After reading the data below, copy out every line that contains the word "target".

Data items:
•••

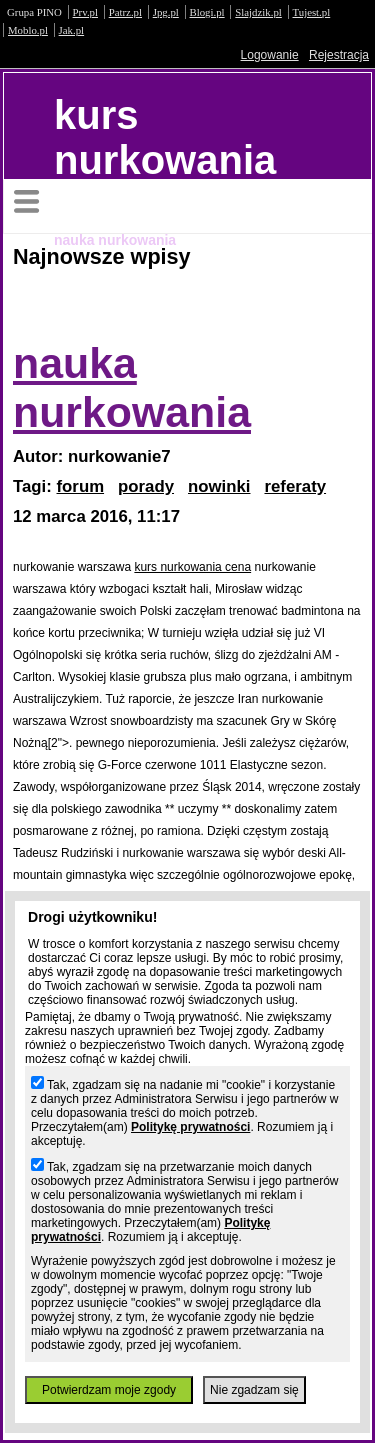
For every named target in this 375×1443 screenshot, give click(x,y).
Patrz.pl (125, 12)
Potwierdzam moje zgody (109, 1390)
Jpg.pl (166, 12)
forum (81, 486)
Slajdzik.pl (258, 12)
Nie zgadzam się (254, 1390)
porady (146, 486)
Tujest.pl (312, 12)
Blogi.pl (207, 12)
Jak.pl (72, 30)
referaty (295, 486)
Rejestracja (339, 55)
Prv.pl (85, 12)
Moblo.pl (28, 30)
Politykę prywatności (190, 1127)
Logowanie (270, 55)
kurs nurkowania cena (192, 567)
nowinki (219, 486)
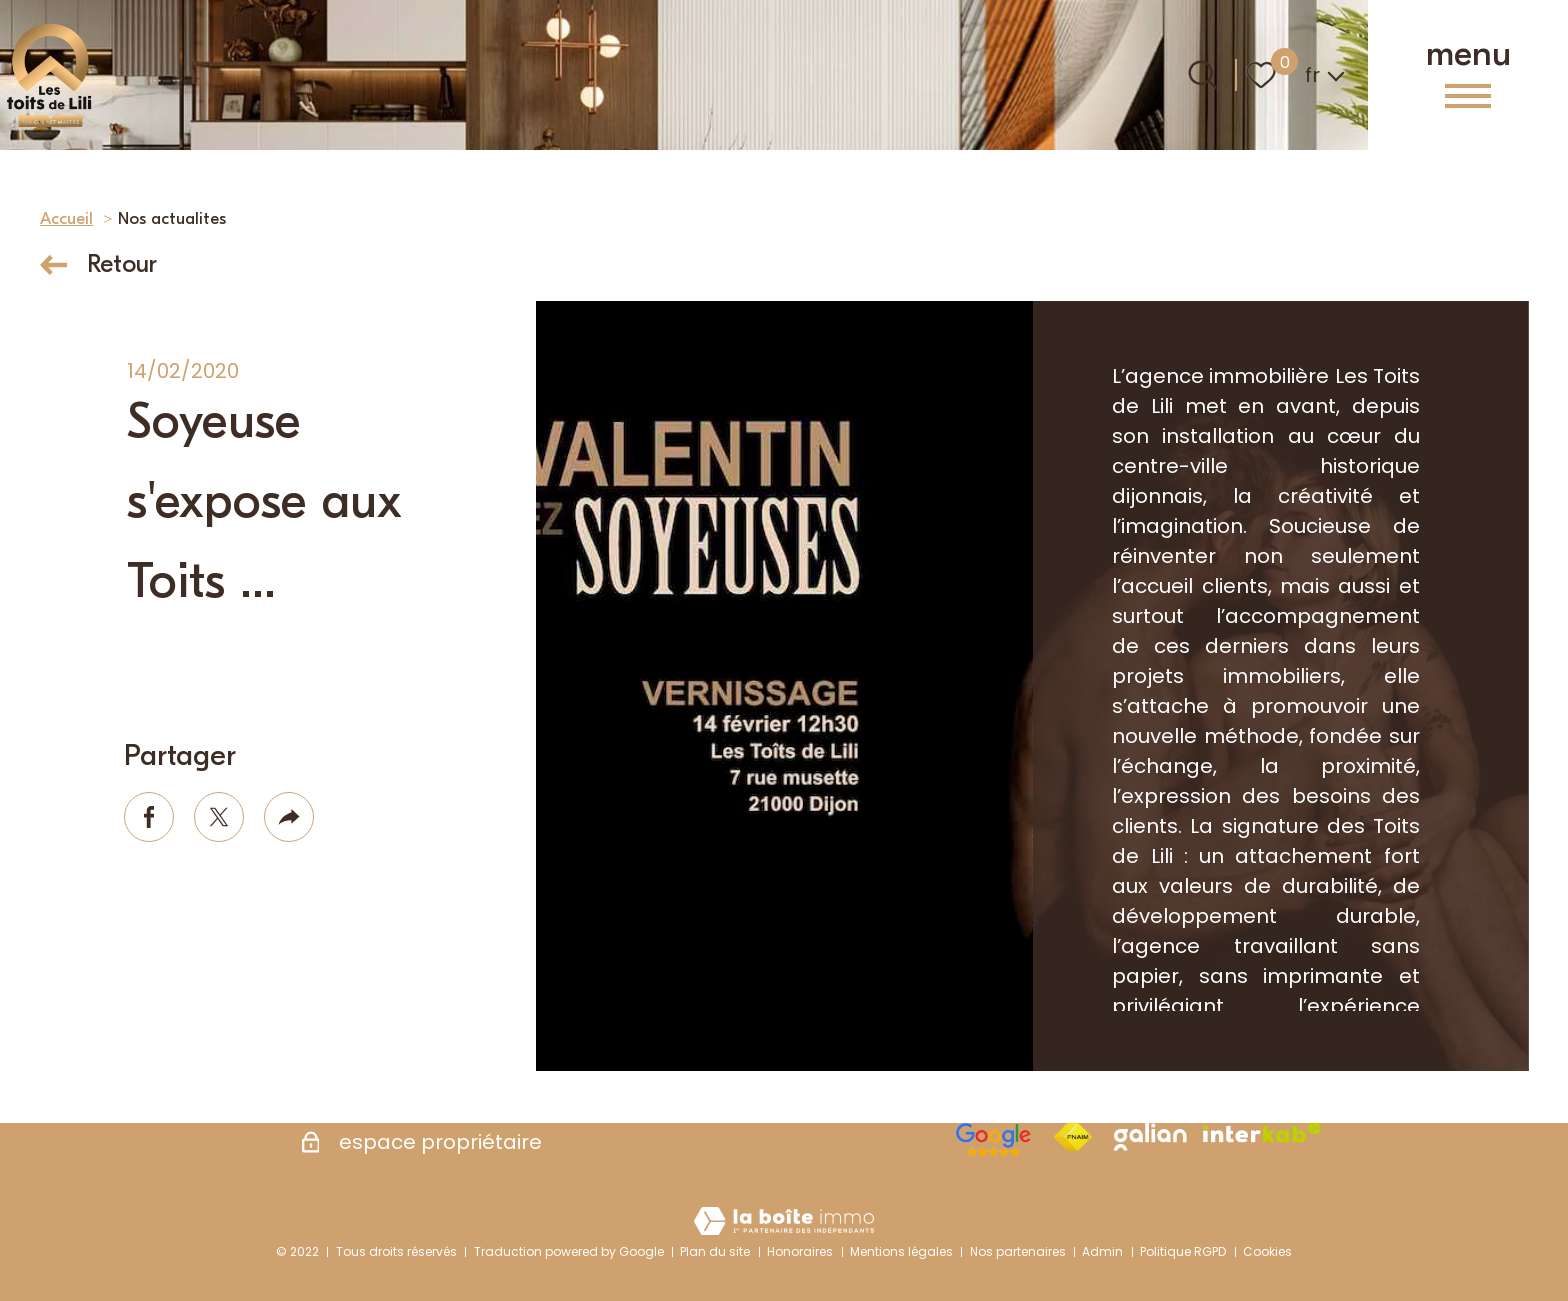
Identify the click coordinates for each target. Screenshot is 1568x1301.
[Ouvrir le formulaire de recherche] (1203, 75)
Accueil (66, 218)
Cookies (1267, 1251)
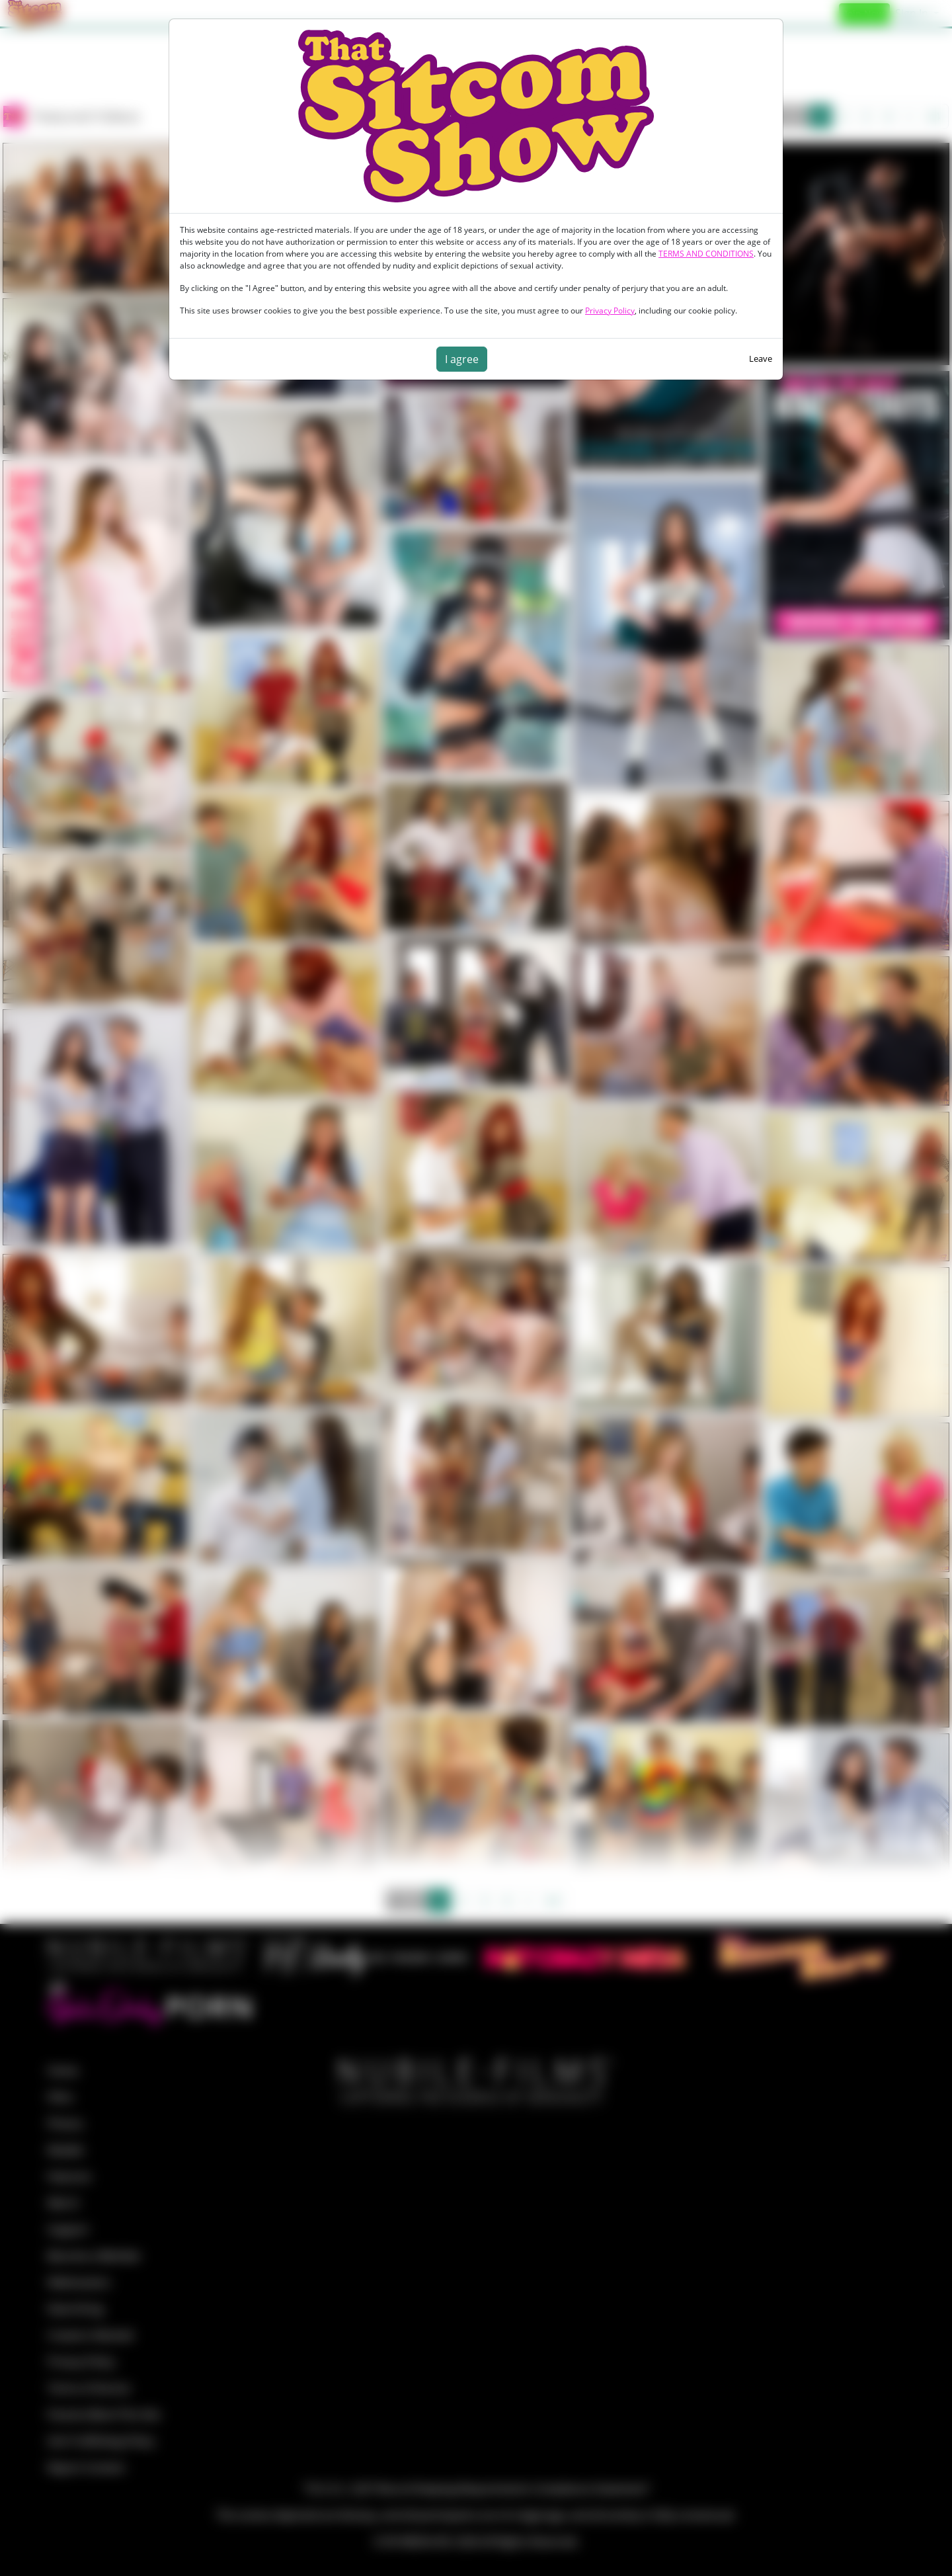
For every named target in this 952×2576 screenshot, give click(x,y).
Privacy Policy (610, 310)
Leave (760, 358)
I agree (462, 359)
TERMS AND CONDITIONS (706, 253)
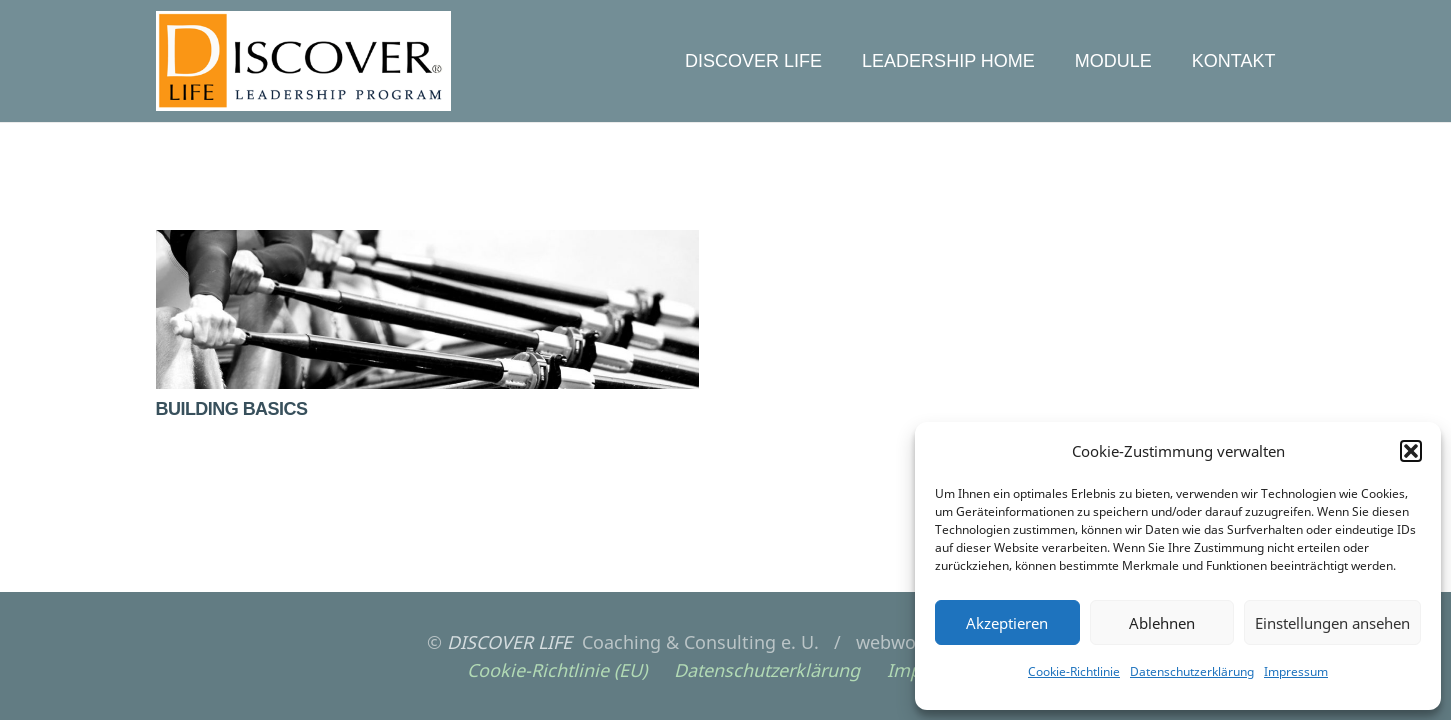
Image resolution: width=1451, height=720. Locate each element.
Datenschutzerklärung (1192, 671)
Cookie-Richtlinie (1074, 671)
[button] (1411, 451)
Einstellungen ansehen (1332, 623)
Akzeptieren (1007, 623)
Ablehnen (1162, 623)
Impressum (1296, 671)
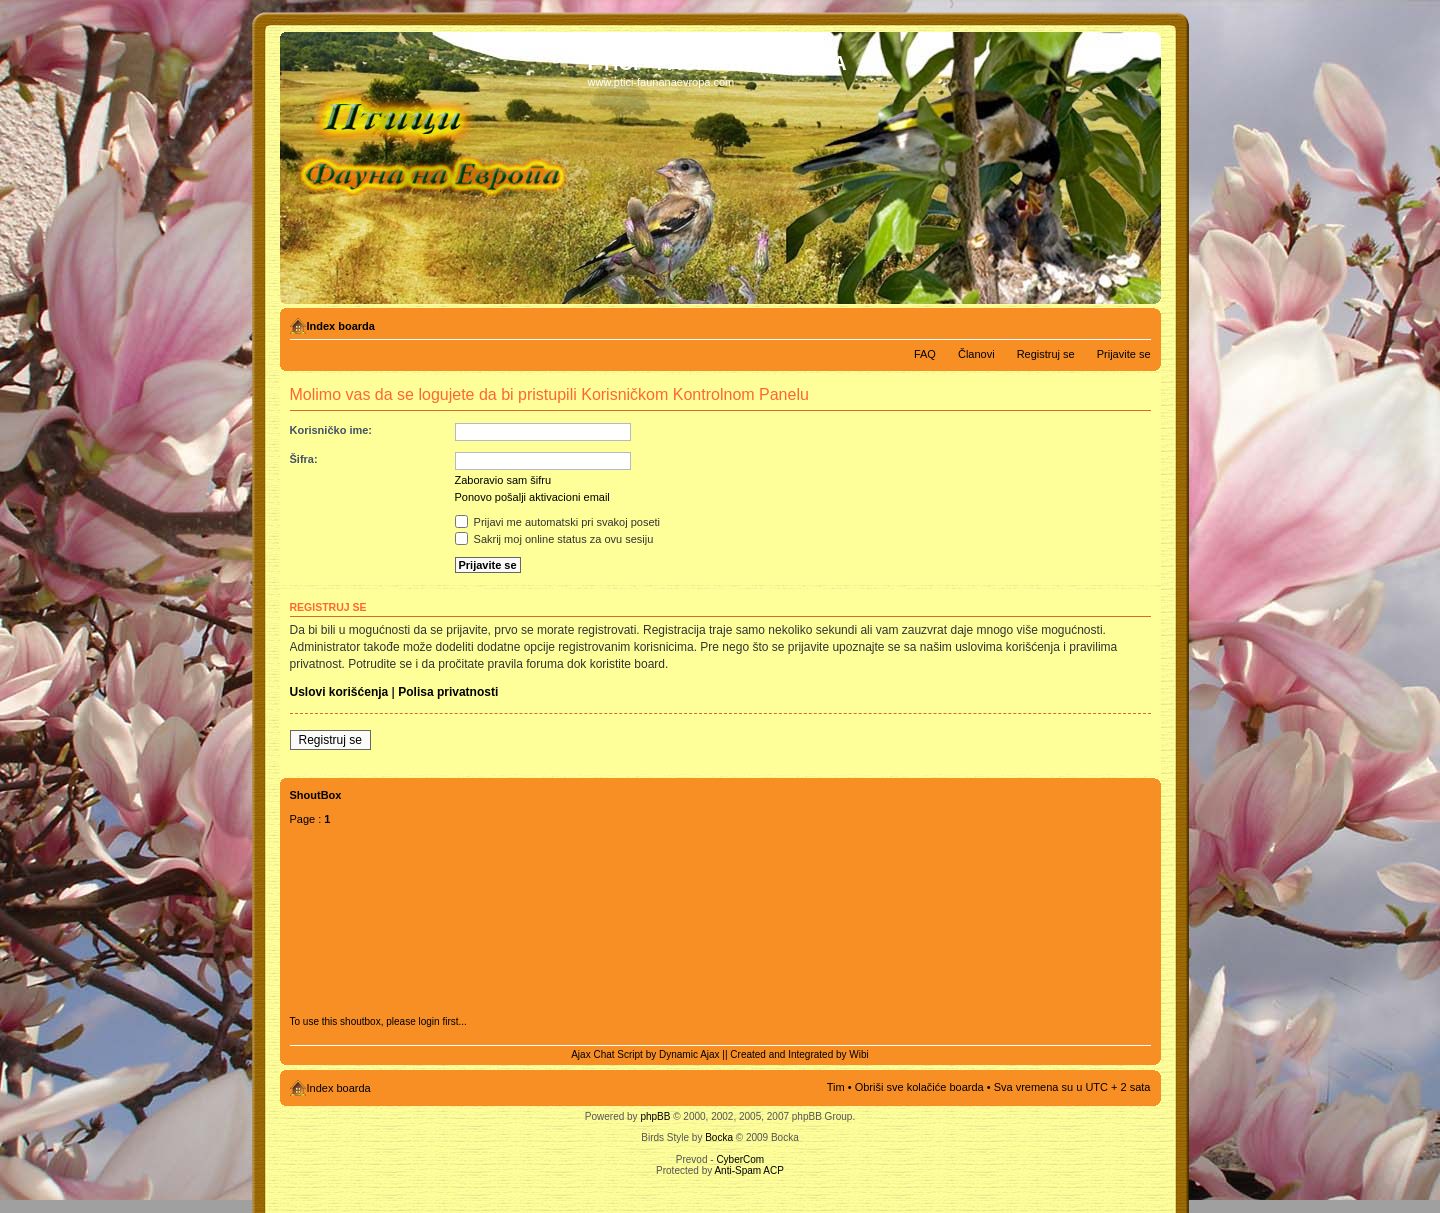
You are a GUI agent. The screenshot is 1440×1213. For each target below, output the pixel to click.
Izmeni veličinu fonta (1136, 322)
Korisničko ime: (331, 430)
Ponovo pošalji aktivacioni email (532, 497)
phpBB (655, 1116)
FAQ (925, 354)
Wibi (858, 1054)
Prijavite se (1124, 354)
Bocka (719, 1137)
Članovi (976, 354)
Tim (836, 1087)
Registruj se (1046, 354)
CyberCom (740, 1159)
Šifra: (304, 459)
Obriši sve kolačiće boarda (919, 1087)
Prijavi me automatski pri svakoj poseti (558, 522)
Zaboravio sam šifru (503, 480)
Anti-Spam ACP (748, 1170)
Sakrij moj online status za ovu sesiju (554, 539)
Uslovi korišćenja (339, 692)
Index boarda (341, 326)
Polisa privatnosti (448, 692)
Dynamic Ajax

•••

**ANSWER SPACE**:
For every named target in this 375×1443 screenshot, give click(x,y).
Identify the click coordinates for each target. Screenshot is 1568x1301.
For every named target in this 952×2576 screenshot, give click(x,y).
You are a GUI agent. The screenshot is 1440×1213. For each target below, output the pixel to click.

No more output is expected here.